▶ [EXERCISE GOAL]: Transcribe the stretch of entries below from the line with "plus en plus" through the line with "Pire, le gel", exactly and with both ends included; leave out all other lines.

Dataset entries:
▽
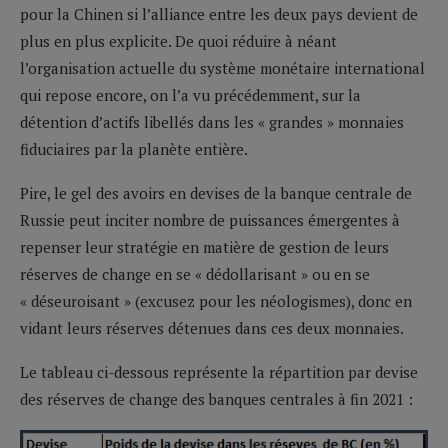
pour la Chinen si l’alliance entre les deux pays devient de
plus en plus explicite. De quoi réduire à néant
l’organisation actuelle du système monétaire international
qui repose encore, on l’a vu précédemment, sur la
détention d’actifs libellés dans les « grandes » monnaies
fiduciaires par la planète entière.
Pire, le gel des avoirs en devises de la banque centrale de
Russie peut inciter nombre de puissances émergentes à
repenser leur stratégie en matière de gestion de leurs
réserves de change en se « dédollarisant » ou en se
« déseuroisant » (excusez pour les néologismes), donc en
vidant leurs réserves détenues dans ces deux monnaies.
Le tableau ci-dessous représente la répartition par devise
des réserves de change des banques centrales à fin 2021 :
△
▶ [RESPONSE TO THE EXERCISE]:
plus en plus explicite. De quoi réduire à néant
l’organisation actuelle du système monétaire international
qui repose encore, on l’a vu précédemment, sur la
détention d’actifs libellés dans les « grandes » monnaies
fiduciaires par la planète entière.
Pire, le gel des avoirs en devises de la banque centrale de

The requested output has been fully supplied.